# TASK STATEMENT
Your task is to filter the entries and copy every line containing the string "pelo".

# Records excerpted from a collection

════════════════════

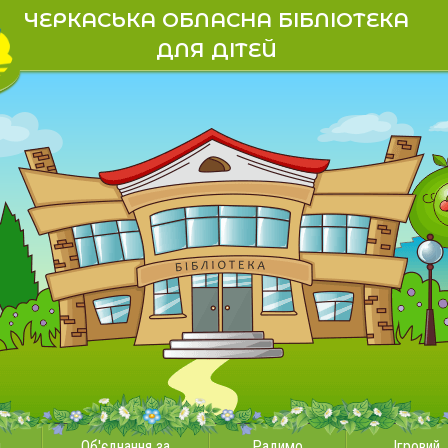
ЧЕРКАСЬКА ОБЛАСНА БІБЛІОТЕКА
ДЛЯ ДІТЕЙ
и
Об'єднання за
Радимо
Ігровий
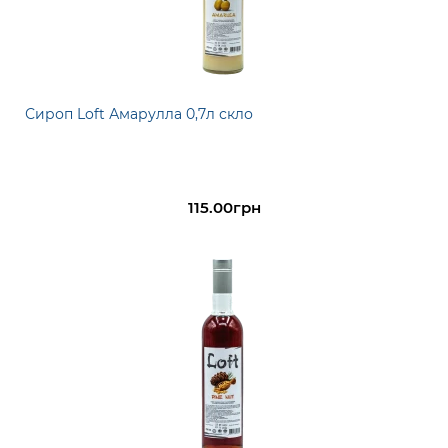
Сироп Loft Амарулла 0,7л скло
115.00грн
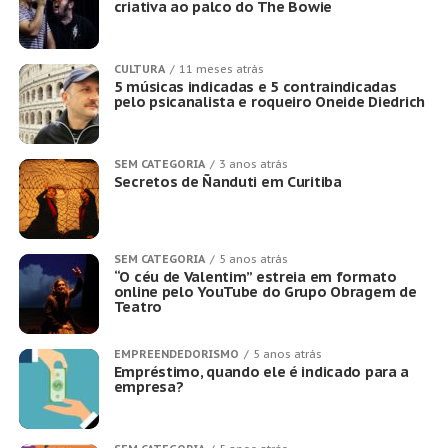
criativa ao palco do The Bowie
CULTURA
11 meses atrás
5 músicas indicadas e 5 contraindicadas
pelo psicanalista e roqueiro Oneide Diedrich
SEM CATEGORIA
3 anos atrás
Secretos de Ñanduti em Curitiba
SEM CATEGORIA
5 anos atrás
“O céu de Valentim” estreia em formato
online pelo YouTube do Grupo Obragem de
Teatro
EMPREENDEDORISMO
5 anos atrás
Empréstimo, quando ele é indicado para a
empresa?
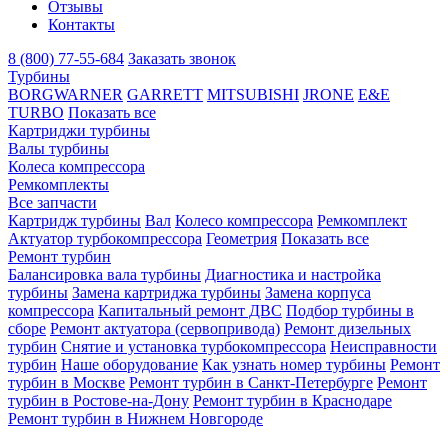
Отзывы
Контакты
8 (800) 77-55-684
Заказать звонок
Турбины
BORGWARNER
GARRETT
MITSUBISHI
JRONE
E&E
TURBO
Показать все
Картриджи турбины
Валы турбины
Колеса компрессора
Ремкомплекты
Все запчасти
Картридж турбины
Вал
Колесо компрессора
Ремкомплект
Актуатор турбокомпрессора
Геометрия
Показать все
Ремонт турбин
Балансировка вала турбины
Диагностика и настройка
турбины
Замена картриджа турбины
Замена корпуса
компрессора
Капитальный ремонт ДВС
Подбор турбины в
сборе
Ремонт актуатора (сервопривода)
Ремонт дизельных
турбин
Снятие и установка турбокомпрессора
Неисправности
турбин
Наше оборудование
Как узнать номер турбины
Ремонт
турбин в Москве
Ремонт турбин в Санкт-Петербурге
Ремонт
турбин в Ростове-на-Дону
Ремонт турбин в Краснодаре
Ремонт турбин в Нижнем Новгороде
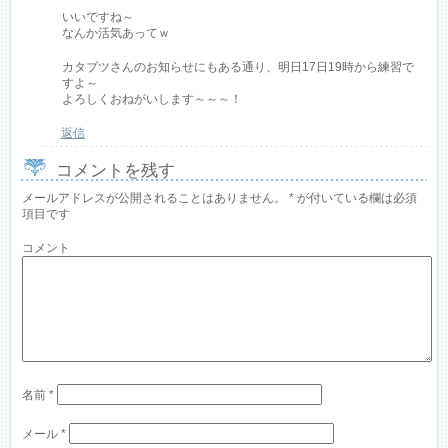
いいですね～
なんか活気あってｗ
カタブツさんのお知らせにもある通り、明日17日19時から練習で
すよ～
よろしくおねがいします～～～！
返信
コメントを残す
メールアドレスが公開されることはありません。
*
が付いている欄は必須
項目です
コメント
名前
*
メール
*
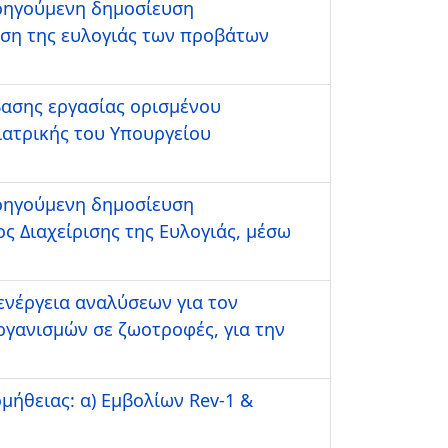
οηγούμενη δημοσίευση
ωση της ευλογιάς των προβάτων
ασης εργασίας ορισμένου
ιατρικής του Υπουργείου
οηγούμενη δημοσίευση
 Διαχείρισης της Ευλογιάς, μέσω
ενέργεια αναλύσεων για τον
γανισμών σε ζωοτροφές, για την
μήθειας: α) Εμβολίων Rev-1 &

════════════════════

# TASK RESULT
pelo psicanalista e roqueiro Oneide Diedrich
online pelo YouTube do Grupo Obragem de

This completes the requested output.